- [WORK INSTRUCTION] Each entry below is to be printed verbatim.

- [DATA FOR REVIEW]
⟨
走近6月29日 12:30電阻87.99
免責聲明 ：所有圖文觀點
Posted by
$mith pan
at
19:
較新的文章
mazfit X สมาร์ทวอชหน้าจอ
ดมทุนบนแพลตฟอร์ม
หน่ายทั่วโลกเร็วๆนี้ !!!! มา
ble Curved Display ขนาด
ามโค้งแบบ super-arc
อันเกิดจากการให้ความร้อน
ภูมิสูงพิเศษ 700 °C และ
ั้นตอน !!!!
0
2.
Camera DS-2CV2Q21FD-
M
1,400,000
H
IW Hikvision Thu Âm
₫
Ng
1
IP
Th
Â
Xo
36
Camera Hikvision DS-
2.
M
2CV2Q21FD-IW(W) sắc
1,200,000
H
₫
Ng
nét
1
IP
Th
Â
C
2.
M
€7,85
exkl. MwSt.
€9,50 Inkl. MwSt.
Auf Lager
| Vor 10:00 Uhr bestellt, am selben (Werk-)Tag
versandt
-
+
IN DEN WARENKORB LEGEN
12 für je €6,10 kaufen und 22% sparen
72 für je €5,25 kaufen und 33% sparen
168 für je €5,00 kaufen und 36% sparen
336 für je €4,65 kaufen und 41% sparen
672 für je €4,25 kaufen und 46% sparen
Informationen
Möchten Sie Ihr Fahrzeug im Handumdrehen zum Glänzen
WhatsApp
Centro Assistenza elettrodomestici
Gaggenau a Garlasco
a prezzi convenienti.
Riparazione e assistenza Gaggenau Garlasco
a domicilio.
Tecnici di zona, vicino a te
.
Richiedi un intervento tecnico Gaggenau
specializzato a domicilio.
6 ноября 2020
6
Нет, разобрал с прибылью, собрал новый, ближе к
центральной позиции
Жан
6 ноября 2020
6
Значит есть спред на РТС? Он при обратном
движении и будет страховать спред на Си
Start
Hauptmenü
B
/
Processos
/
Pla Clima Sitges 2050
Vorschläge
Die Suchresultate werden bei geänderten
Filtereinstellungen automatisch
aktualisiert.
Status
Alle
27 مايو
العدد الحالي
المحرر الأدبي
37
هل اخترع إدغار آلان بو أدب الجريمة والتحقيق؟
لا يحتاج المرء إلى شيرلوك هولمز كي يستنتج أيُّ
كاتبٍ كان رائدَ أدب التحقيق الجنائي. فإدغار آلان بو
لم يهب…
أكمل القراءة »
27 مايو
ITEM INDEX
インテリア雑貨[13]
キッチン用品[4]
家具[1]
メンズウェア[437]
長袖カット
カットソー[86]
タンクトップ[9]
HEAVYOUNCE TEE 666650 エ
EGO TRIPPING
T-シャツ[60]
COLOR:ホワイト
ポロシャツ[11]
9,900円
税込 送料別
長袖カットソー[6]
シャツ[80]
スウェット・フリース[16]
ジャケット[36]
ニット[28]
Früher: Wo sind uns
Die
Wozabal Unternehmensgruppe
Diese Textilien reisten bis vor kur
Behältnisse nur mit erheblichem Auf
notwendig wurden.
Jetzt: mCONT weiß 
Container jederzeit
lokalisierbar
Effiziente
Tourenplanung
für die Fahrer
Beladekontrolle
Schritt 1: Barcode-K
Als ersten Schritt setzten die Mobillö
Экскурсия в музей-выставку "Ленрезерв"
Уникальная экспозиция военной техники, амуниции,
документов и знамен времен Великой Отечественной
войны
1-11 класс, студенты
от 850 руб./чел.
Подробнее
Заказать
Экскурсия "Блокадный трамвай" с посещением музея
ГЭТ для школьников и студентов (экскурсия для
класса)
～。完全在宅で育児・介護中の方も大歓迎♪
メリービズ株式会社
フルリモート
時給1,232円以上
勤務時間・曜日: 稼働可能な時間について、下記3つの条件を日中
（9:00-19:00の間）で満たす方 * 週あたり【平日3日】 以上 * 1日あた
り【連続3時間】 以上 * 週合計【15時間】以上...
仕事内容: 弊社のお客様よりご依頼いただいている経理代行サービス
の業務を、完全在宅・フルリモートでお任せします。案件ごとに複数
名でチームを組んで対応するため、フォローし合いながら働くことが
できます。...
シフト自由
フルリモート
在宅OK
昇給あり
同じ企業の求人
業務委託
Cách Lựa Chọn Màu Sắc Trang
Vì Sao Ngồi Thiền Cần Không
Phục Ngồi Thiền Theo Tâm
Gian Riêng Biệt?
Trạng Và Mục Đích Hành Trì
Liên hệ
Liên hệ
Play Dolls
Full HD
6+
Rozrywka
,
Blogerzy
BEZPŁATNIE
⟩
- [ANSWER FOR THE TASK]
走近6月29日 12:30電阻87.99
免責聲明 ：所有圖文觀點
Posted by
$mith pan
at
19:
較新的文章
mazfit X สมาร์ทวอชหน้าจอ
ดมทุนบนแพลตฟอร์ม
หน่ายทั่วโลกเร็วๆนี้ !!!! มา
ble Curved Display ขนาด
ามโค้งแบบ super-arc
อันเกิดจากการให้ความร้อน
ภูมิสูงพิเศษ 700 °C และ
ั้นตอน !!!!
0
2.
Camera DS-2CV2Q21FD-
M
1,400,000
H
IW Hikvision Thu Âm
₫
Ng
1
IP
Th
Â
Xo
36
Camera Hikvision DS-
2.
M
2CV2Q21FD-IW(W) sắc
1,200,000
H
₫
Ng
nét
1
IP
Th
Â
C
2.
M
€7,85
exkl. MwSt.
€9,50 Inkl. MwSt.
Auf Lager
| Vor 10:00 Uhr bestellt, am selben (Werk-)Tag
versandt
-
+
IN DEN WARENKORB LEGEN
12 für je €6,10 kaufen und 22% sparen
72 für je €5,25 kaufen und 33% sparen
168 für je €5,00 kaufen und 36% sparen
336 für je €4,65 kaufen und 41% sparen
672 für je €4,25 kaufen und 46% sparen
Informationen
Möchten Sie Ihr Fahrzeug im Handumdrehen zum Glänzen
WhatsApp
Centro Assistenza elettrodomestici
Gaggenau a Garlasco
a prezzi convenienti.
Riparazione e assistenza Gaggenau Garlasco
a domicilio.
Tecnici di zona, vicino a te
.
Richiedi un intervento tecnico Gaggenau
specializzato a domicilio.
6 ноября 2020
6
Нет, разобрал с прибылью, собрал новый, ближе к
центральной позиции
Жан
6 ноября 2020
6
Значит есть спред на РТС? Он при обратном
движении и будет страховать спред на Си
Start
Hauptmenü
B
/
Processos
/
Pla Clima Sitges 2050
Vorschläge
Die Suchresultate werden bei geänderten
Filtereinstellungen automatisch
aktualisiert.
Status
Alle
27 مايو
العدد الحالي
المحرر الأدبي
37
هل اخترع إدغار آلان بو أدب الجريمة والتحقيق؟
لا يحتاج المرء إلى شيرلوك هولمز كي يستنتج أيُّ
كاتبٍ كان رائدَ أدب التحقيق الجنائي. فإدغار آلان بو
لم يهب…
أكمل القراءة »
27 مايو
ITEM INDEX
インテリア雑貨[13]
キッチン用品[4]
家具[1]
メンズウェア[437]
長袖カット
カットソー[86]
タンクトップ[9]
HEAVYOUNCE TEE 666650 エ
EGO TRIPPING
T-シャツ[60]
COLOR:ホワイト
ポロシャツ[11]
9,900円
税込 送料別
長袖カットソー[6]
シャツ[80]
スウェット・フリース[16]
ジャケット[36]
ニット[28]
Früher: Wo sind uns
Die
Wozabal Unternehmensgruppe
Diese Textilien reisten bis vor kur
Behältnisse nur mit erheblichem Auf
notwendig wurden.
Jetzt: mCONT weiß 
Container jederzeit
lokalisierbar
Effiziente
Tourenplanung
für die Fahrer
Beladekontrolle
Schritt 1: Barcode-K
Als ersten Schritt setzten die Mobillö
Экскурсия в музей-выставку "Ленрезерв"
Уникальная экспозиция военной техники, амуниции,
документов и знамен времен Великой Отечественной
войны
1-11 класс, студенты
от 850 руб./чел.
Подробнее
Заказать
Экскурсия "Блокадный трамвай" с посещением музея
ГЭТ для школьников и студентов (экскурсия для
класса)
～。完全在宅で育児・介護中の方も大歓迎♪
メリービズ株式会社
フルリモート
時給1,232円以上
勤務時間・曜日: 稼働可能な時間について、下記3つの条件を日中
（9:00-19:00の間）で満たす方 * 週あたり【平日3日】 以上 * 1日あた
り【連続3時間】 以上 * 週合計【15時間】以上...
仕事内容: 弊社のお客様よりご依頼いただいている経理代行サービス
の業務を、完全在宅・フルリモートでお任せします。案件ごとに複数
名でチームを組んで対応するため、フォローし合いながら働くことが
できます。...
シフト自由
フルリモート
在宅OK
昇給あり
同じ企業の求人
業務委託
Cách Lựa Chọn Màu Sắc Trang
Vì Sao Ngồi Thiền Cần Không
Phục Ngồi Thiền Theo Tâm
Gian Riêng Biệt?
Trạng Và Mục Đích Hành Trì
Liên hệ
Liên hệ
Play Dolls
Full HD
6+
Rozrywka
,
Blogerzy
BEZPŁATNIE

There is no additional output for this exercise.